Activity: Return exactly the lines of the records below, starting at the line that contains "de flexibele ruimte" and ending at the line that contains "Actualités TV et", with both of those lines kept.

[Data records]
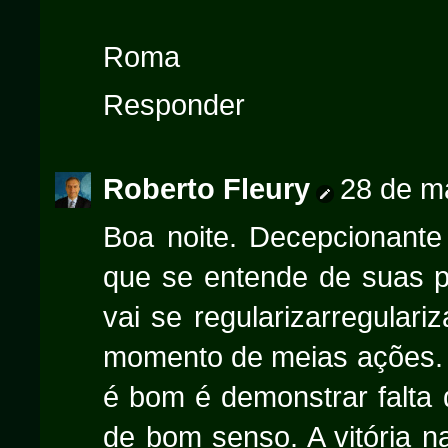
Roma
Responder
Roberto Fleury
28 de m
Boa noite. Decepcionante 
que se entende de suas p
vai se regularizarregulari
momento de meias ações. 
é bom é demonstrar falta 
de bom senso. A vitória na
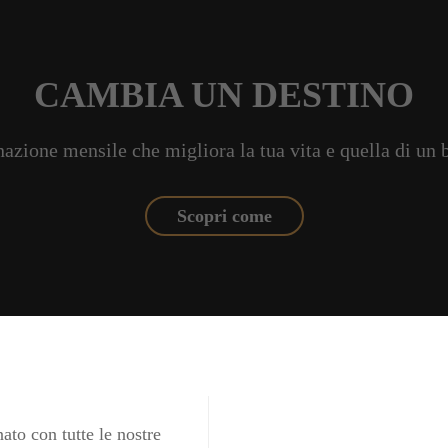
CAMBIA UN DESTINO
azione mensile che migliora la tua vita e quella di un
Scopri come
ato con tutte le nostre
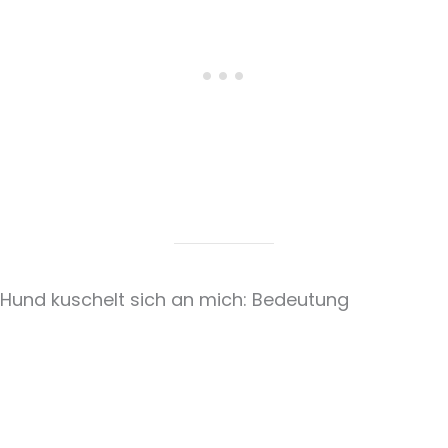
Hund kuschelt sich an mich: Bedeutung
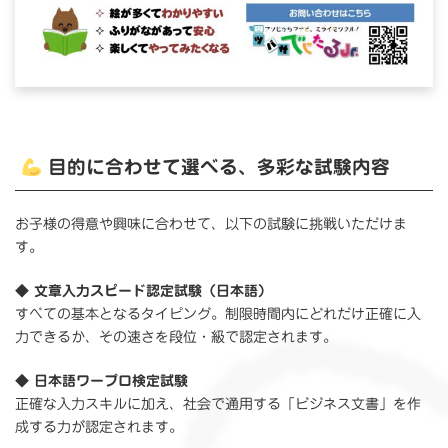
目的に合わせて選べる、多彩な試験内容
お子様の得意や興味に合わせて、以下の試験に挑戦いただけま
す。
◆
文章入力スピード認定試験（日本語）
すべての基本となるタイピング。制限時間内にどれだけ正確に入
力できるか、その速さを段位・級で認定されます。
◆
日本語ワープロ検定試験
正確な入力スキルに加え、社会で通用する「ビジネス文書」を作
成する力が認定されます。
...
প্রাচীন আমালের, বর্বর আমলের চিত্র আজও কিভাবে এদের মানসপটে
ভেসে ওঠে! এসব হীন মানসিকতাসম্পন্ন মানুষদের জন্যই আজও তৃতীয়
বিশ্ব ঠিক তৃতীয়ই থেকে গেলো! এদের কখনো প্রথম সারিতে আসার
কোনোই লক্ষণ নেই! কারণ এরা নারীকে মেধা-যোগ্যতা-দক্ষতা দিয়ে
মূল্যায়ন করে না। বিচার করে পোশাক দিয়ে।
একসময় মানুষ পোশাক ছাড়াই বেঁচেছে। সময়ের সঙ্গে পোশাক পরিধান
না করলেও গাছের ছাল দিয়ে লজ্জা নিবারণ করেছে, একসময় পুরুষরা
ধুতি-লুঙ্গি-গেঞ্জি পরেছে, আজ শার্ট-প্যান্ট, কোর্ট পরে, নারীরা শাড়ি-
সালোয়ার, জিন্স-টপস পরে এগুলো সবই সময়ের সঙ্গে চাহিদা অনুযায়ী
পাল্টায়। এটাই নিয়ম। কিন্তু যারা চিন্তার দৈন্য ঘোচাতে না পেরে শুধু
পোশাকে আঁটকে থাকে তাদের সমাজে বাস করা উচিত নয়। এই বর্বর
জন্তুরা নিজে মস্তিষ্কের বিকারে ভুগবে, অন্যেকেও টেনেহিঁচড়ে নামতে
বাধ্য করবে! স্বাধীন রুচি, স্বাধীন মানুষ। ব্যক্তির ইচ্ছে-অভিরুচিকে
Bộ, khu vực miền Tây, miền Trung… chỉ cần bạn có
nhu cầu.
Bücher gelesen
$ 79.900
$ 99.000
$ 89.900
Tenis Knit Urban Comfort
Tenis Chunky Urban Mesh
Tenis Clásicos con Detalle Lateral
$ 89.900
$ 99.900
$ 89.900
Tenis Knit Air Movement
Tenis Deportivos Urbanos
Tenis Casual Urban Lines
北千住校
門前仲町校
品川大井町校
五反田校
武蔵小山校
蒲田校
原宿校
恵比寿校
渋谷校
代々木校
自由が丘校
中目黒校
--
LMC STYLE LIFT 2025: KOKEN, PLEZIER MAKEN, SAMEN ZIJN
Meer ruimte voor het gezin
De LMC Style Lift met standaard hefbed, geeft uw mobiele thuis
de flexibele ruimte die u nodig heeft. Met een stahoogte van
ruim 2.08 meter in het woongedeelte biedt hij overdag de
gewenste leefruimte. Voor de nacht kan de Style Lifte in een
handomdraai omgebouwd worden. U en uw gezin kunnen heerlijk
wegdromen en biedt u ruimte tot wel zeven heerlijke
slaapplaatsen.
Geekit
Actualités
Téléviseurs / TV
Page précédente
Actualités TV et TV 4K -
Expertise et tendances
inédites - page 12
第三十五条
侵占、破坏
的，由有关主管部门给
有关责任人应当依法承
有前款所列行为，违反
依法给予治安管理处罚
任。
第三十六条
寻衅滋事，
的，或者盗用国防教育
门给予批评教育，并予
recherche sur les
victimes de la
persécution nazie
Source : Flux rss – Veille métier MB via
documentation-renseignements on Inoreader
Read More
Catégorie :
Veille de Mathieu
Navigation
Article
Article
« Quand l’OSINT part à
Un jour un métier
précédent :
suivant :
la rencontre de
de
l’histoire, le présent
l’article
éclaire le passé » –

Result of this task:
de flexibele ruimte die u nodig heeft. Met een stahoogte van
ruim 2.08 meter in het woongedeelte biedt hij overdag de
gewenste leefruimte. Voor de nacht kan de Style Lifte in een
handomdraai omgebouwd worden. U en uw gezin kunnen heerlijk
wegdromen en biedt u ruimte tot wel zeven heerlijke
slaapplaatsen.
Geekit
Actualités
Téléviseurs / TV
Page précédente
Actualités TV et TV 4K -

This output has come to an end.